Pensiamoci: un colloquio può essere effettuato via Zoom, si deve essere produttivi per otto ore dal divano di casa, si possono e si devono fare corsi per il social media managing o per la scrittura in chiave SEO o anche per l’approfondimento del potenziale dell’intelligenza artificiale; si è dentro una redazione giornalistica a ottocento chilometri da casa, il tuo capo risiede a Berlino, la sede centrale dell’azienda per cui lavori è un grattacielo nel quartiere manageriale di San Francisco: le dimensioni sono veramente nuove e tutte generano domande lecite … e tutte queste domande lecite richiedono nuovi approfondimenti. Bisogna essere veramente preparati, perché se è vero che il lavoro contribuisce a definire una parte importante della nostra identità, è chiaro che un lavoro maggiormente digitalizzato creerà personalità sempre meno analogiche e sempre più comunicativamente lontane dal mondo attuale e dunque distanti anni luce dalle più sprovvedute periferie.
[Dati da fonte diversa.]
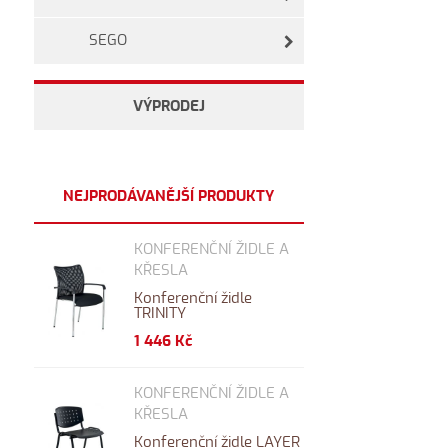
SEGO
VÝPRODEJ
NEJPRODÁVANĚJŠÍ PRODUKTY
KONFERENČNÍ ŽIDLE A
KŘESLA
Konferenční židle
TRINITY
1 446 Kč
KONFERENČNÍ ŽIDLE A
KŘESLA
Konferenční židle LAYER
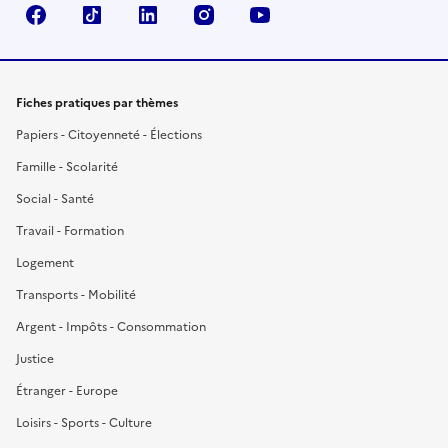
Facebook
TikTok
LinkedIn
Instagram
YouTube
Fiches pratiques par thèmes
Papiers - Citoyenneté - Élections
Famille - Scolarité
Social - Santé
Travail - Formation
Logement
Transports - Mobilité
Argent - Impôts - Consommation
Justice
Étranger - Europe
Loisirs - Sports - Culture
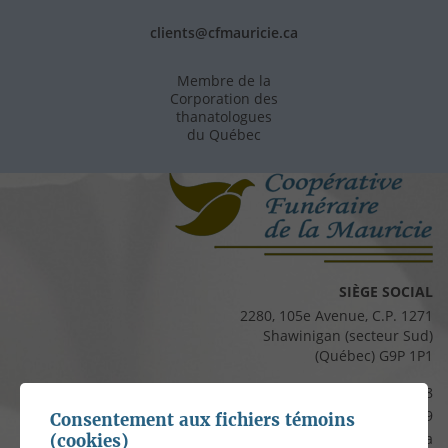
clients@cfmauricie.ca
Membre de la
Corporation des
thanatologues
du Québec
SIÈGE SOCIAL
2280, 105e Avenue, C.P. 1271
Shawinigan (secteur Sud)
(Québec) G9P 1P1
Téléphone :
819 537-8828
Télécopieur :
819 537-8829
Consentement aux fichiers témoins
Courriel :
clients@cfmauricie.ca
(cookies)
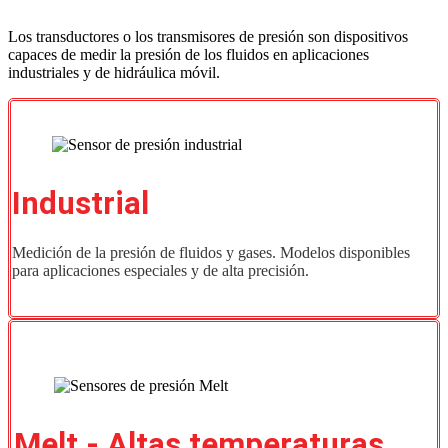
Los transductores o los transmisores de presión son dispositivos
capaces de medir la presión de los fluidos en aplicaciones
industriales y de hidráulica móvil.
Industrial
Medición de la presión de fluidos y gases. Modelos disponibles
para aplicaciones especiales y de alta precisión.
Melt - Altas temperaturas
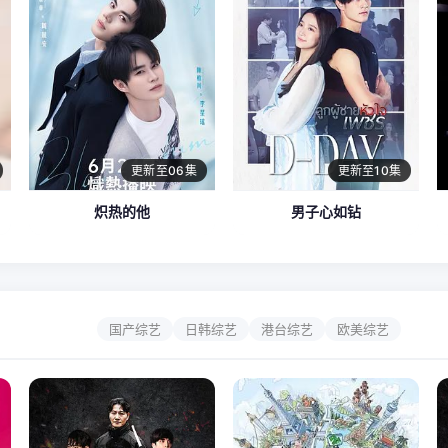
更新至06集
更新至10集
炽热的他
男子心如钻
国产综艺
日韩综艺
港台综艺
欧美综艺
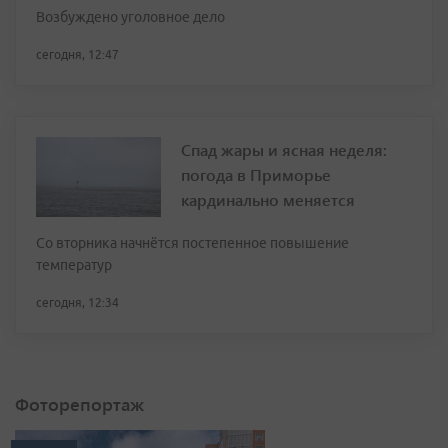
Возбуждено уголовное дело
сегодня, 12:47
Спад жары и ясная неделя:
погода в Приморье
кардинально меняется
Со вторника начнётся постепенное повышение
температур
сегодня, 12:34
Фоторепортаж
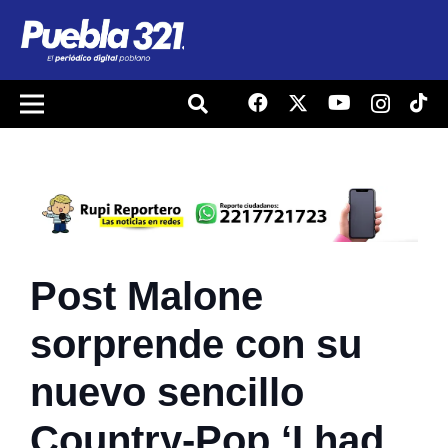
Post Malone
sorprende con su
nuevo sencillo
Country-Pop ‘I had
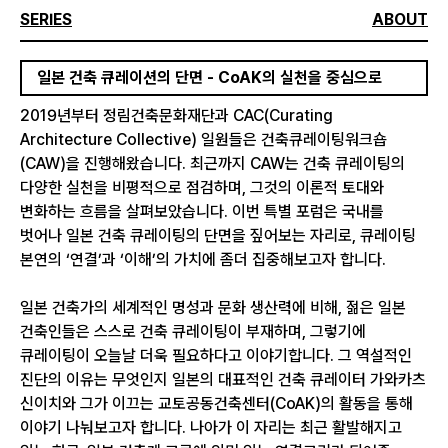
SERIES
ABOUT
일본 건축 큐레이션의 단면 - CoAK의 실천을 중심으로
2019년부터 정림건축문화재단과 CAC(Curating
Architecture Collective) 일원들은 건축큐레이팅워크숍
(CAW)을 진행해왔습니다. 최근까지 CAW는 건축 큐레이팅의
다양한 실천을 비평적으로 점검하며, 그것의 이론적 토대와
변화하는 흐름을 살펴보았습니다. 이번 특별 포럼은 국내를
벗어나 일본 건축 큐레이팅의 단면을 짚어보는 자리로, 큐레이팅
본연의 ‘연결’과 ‘이해’의 가치에 좀더 집중해보고자 합니다.
일본 건축가의 세계적인 명성과 문화 생산력에 비해, 젊은 일본
건축인들은 스스로 건축 큐레이팅이 부재하며, 그렇기에
큐레이팅이 오늘날 더욱 필요하다고 이야기합니다. 그 역설적인
진단의 이유는 무엇인지 일본의 대표적인 건축 큐레이터 가와카츠
신이치와 그가 이끄는 교토공동건축센터(CoAK)의 활동을 통해
이야기 나눠보고자 합니다. 나아가 이 자리는 최근 활발해지고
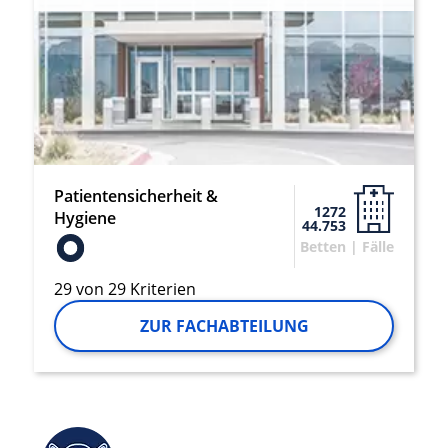
Patientensicherheit &
1272
Hygiene
44.753
Betten | Fälle
29 von 29 Kriterien
ZUR FACHABTEILUNG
Il mondo, l’uomo comune, è davvero pronto a tutto questo? Quali nuovi diritti e doveri nasceranno con la rivoluzione copernicana del lavoro? Quali rischi?
Difficile rispondere a tutti questi interrogativi nel giro di un articolo. Quel che è certo è che nel mondo del lavoro liquido che crea economia liquida e crea rapporti migliori col tempo libero – e speriamo non felicità altrettanto liquide, siamo già tutti praticamente immersi, fino al collo. Senza accorgercene, ci siamo tutti dentro, pienamente. E quindi, che dire: abituiamoci a figli sempre più a lavoro da casa e non a casa da lavoro, abituiamoci a licenziamenti sempre più frequenti e a salti sempre più numerosi da un campo lavorativo all’altro. Quel campo lavorativo che ormai abbraccia il mondo intero. Ciò che però più dispiace in tutta questa pur felice storia è che probabilmente i campi più abbandonati di tutti saranno proprio quelli coltivabili, quelli materiali, quelli dei nostri nonni: la terra dove attende la spiga e per fortuna ancora germoglia il grano, grazie – per ora- ad un revival di vecchi interessi negli antichi mestieri. La terra laddove la mano di un migrante sfruttato è già pronta a coltivare, mietere, falciare. Insieme alla mano lucida – e spero almeno un poco empatica – di un contadino robot.